§ WHAT TO WORK ON
Reproduce the data below in full and to the letter, images excepted.

::: PROVIDED DATA

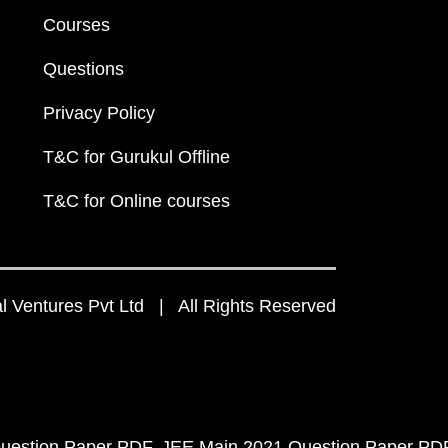
Courses
Questions
Privacy Policy
T&C for Gurukul Offline
T&C for Online courses
 Ventures Pvt Ltd | All Rights Reserved
uestion Paper PDF
JEE Main 2021 Question Paper PD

::::::

§ TASK ANSWER
Courses
Questions
Privacy Policy
T&C for Gurukul Offline
T&C for Online courses
 Ventures Pvt Ltd | All Rights Reserved
uestion Paper PDF
JEE Main 2021 Question Paper PD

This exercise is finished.